Großauftrag für Schottel: Der Wismarer Schiffsantrieb-Hersteller baut eine 34 Tonnen schwere Nabe für die Turbine eines sogenannten Gezeitenkraftwerks. Das bestätigte das Unternehmen mit Stammsitz in Spay am Rhein (Rheinland-Pfalz) gegenüber der OZ. Die Nabe soll im Sommer 2016 ausgeliefert werden. Anschließend wird die Anlage mit der Bezeichnung AR 1500 vor der schottischen Küste installiert – und dort Strom aus der Meeresströmung produzieren. Auftraggeber des mehrere Millionen Euro schweren Projekts ist der US-amerikanische Rüstungskonzern Lockheed Martin.

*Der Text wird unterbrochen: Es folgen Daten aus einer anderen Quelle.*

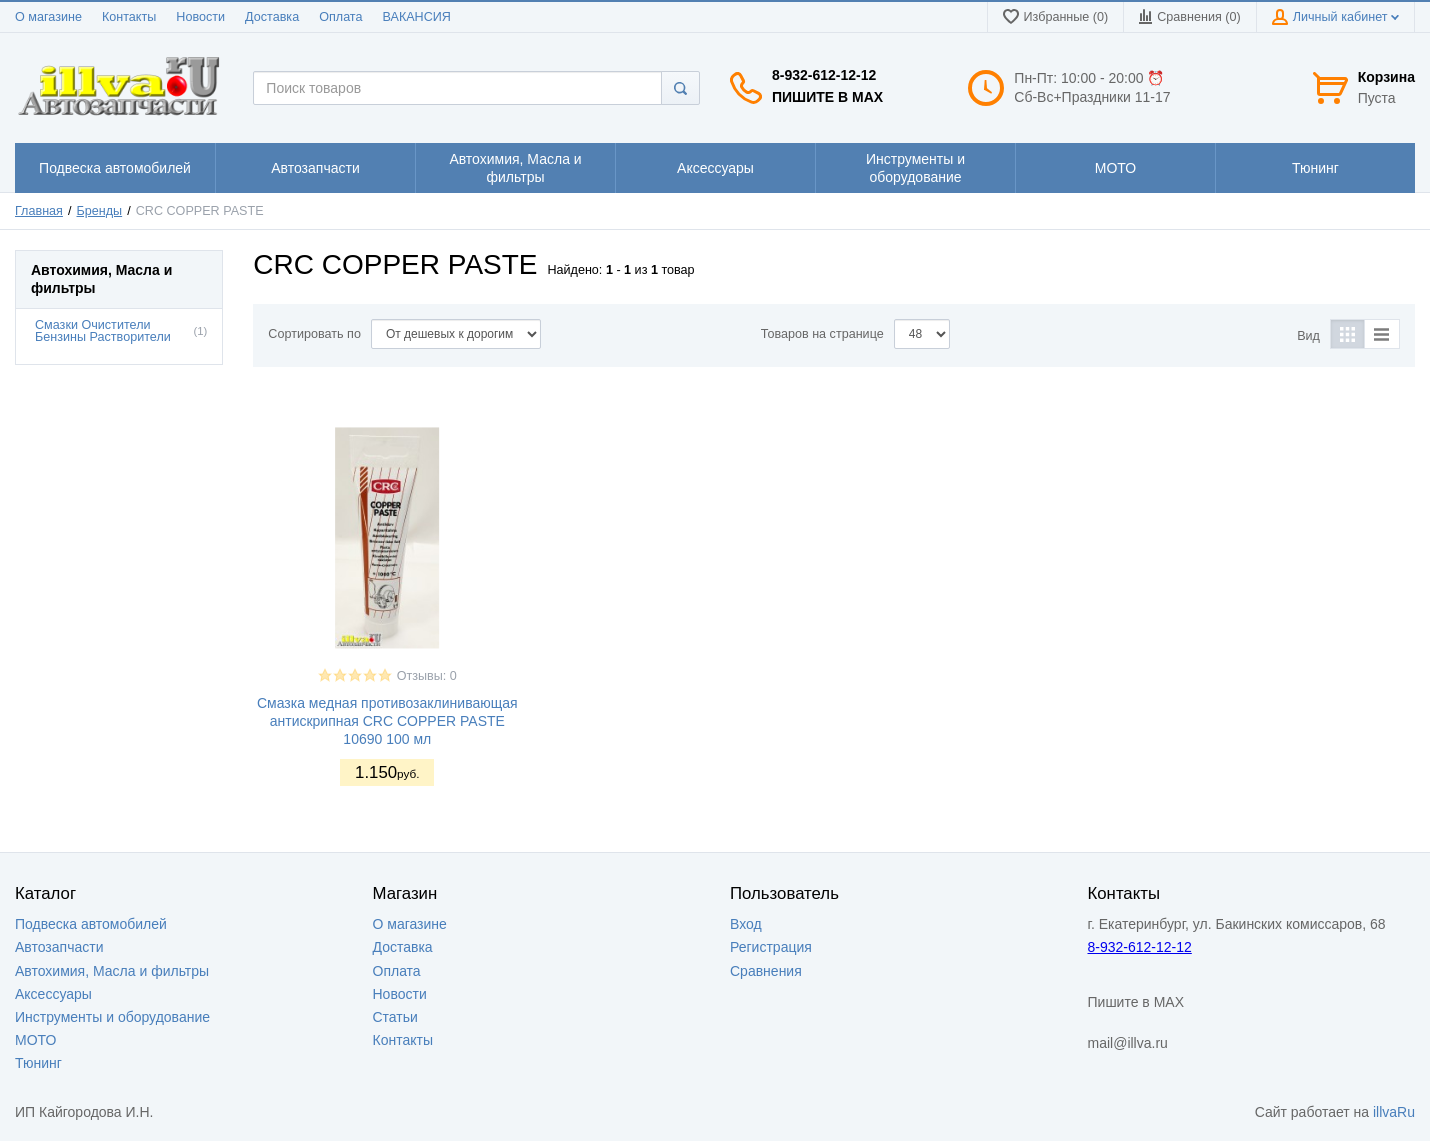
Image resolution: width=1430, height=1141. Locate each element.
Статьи (395, 1017)
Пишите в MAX (827, 97)
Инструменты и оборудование (112, 1017)
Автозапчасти (59, 947)
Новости (200, 17)
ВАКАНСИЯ (417, 17)
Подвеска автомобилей (91, 924)
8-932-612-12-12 (824, 75)
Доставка (272, 17)
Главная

In der Meerenge Pentland Firth im Norden Schottlands entsteht ab kommendem Jahr das derzeit weltweit größte Gezeitenenergieprojekt mit dem Namen MeyGen. Bis Anfang der 2020-Jahre sollen in der Region Wasserkraftwerke mit einer Gesamtleistung von 398 Megawatt errichtet werden. In der Meerenge herrschen besonders starke Gezeitenströmungen. Das Projekt MeyGen bezeichnet der Geschäftsführer von Schottel Hydro, Niels A. Lange, als „einen wichtigen Schritt für die Gezeitenenergieindustrie“. Und die AR 1500-Turbine bedeute „einen Meilenstein für die Energiegewinnung aus Gezeitenströmungen“.